Bu bir tsunami gibi, Türkiye'de bulut kullanan şirket sayısı 1 yılda 2 kat arttı

“Teknolojinin paradigması bu. Sizi korkutur ve korkmamak için teknolojiyi bilmek zorundasınız. Akıllı cep telefonu olan herkes zaten bulut teknolojisini kullanıyor. Bulut teknolojisi kullanan müşterilerimiz Türkiye’de geçen yıl iki kattan fazla arttı. Bu bir tsunami gibi, kaçamazsınız. Birçok insan bulut’un bir altyapı almak anlamına geldiğini sanıyor, halbuki bulut’un kendisi bir altyapı. Bulut sizi çok daha esnek yapar. Eskiden bilgisayarlar almak zorundaydınız, onları çalıştıracak IT personeli istihdam etmeliydiniz. Aldıklarınız işinize yaramazsa onlardan kurtulamıyordunuz da, çünkü çok fazla para ödemiş oluyordunuz. Bulut teknolojisinde ise bir çözüm seçiyorsunuz, işinize yaramadı mı, değiştirin. Çok fazla harcamadan çok büyük bir esneklik elde ediyorsunuz. Her şeyi dizayn edip, inşa etme ve yönetme için yeterli vaktiniz yok artık. Bulut’tan korkuyorsanız bunu anlayamadınız demektir. Bulut sizin daha hızlı değişmenize imkan verir. İşinizi kolaylaştırır. Şirketler için bulut baştan sona güvenilirdir. Lufthansa, İkea, Citibank için bulut güvenliyse Bursa ve Gaziantep’teki şirketler için de güvenlidir. Kimse sizin verilerinize ulaşamaz ama siz onları istediğiniz gibi yönetebilirsiniz. Orta ölçekli şirketler de buluta geçecek, er ya da geç, mecburlar...”

Hükumet ulusal teknoloji ajandası üzerinde çalışıyor

IBM Türkiye Genel Müdürü’ne “Türkiye’nin teknolojik devrimi ıskalamaması için yapması gerekenler ne?” diye soruyoruz. Yanıtlıyor: “Öncelikle IT konusunda bir ulusal ajandaya ihtiyaç var. Bu ajandanın oluşturulması için hükümetle birlikte çalışıyoruz. Üniversitelerin yeni teknolojiler konusunda ders programlarını yenilemesi gerekiyor. Bu konuda Sabancı Üniversitesi gibi bir dizi üniversite ile birlikte çalışıyoruz. Hükümet, üniversiteler ve şirketler. Bu üç ayak birlikte çalışırsa bir ekosistem oluşur ve yeni teknolojiler bu topraklardan çıkabilir.”

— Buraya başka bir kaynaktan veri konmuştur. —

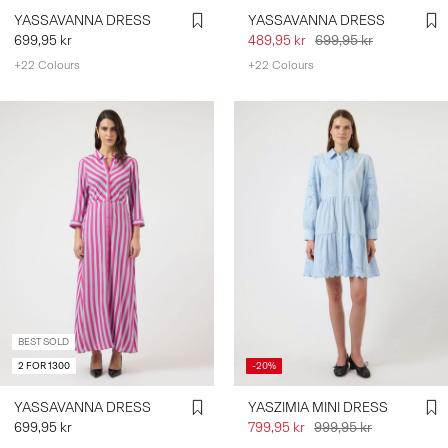
YASSAVANNA DRESS
YASSAVANNA DRESS
699,95 kr
489,95 kr
699,95 kr
+22 Colours
+22 Colours
BEST SOLD
2 FOR 1300
-20%
YASSAVANNA DRESS
YASZIMIA MINI DRESS
699,95 kr
799,95 kr
999,95 kr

"Dur şimdi yola çıkma, trafik var"

“Verileri işleyip analiz yapan aplikasyonların dünyasına girdik. Örneğin her birimizin akıllı telefonu var artık. Trafik bilgilerini toplayıp, ‘Dur, şimdi yola çıkma, yarım saat sonra trafik açılacak’ diyecek bir yazılım, ya da ‘Şu sokakta boş park yeri var’ diyen bir aplikasyon... Proaktif yazılımlar çağına girdik. Türkiye’de yazılım sektörü hızla gelişiyor ama yeterli noktada değil. iPad oyun oynamak ya da sohbet etmek için değil, iş hayatını kolaylaştırmak için üretilmiş bir ürün. Buna uygun aplikasyonların geliştirilmesi gerek. Potansiyelini tam olarak kullanmıyoruz.”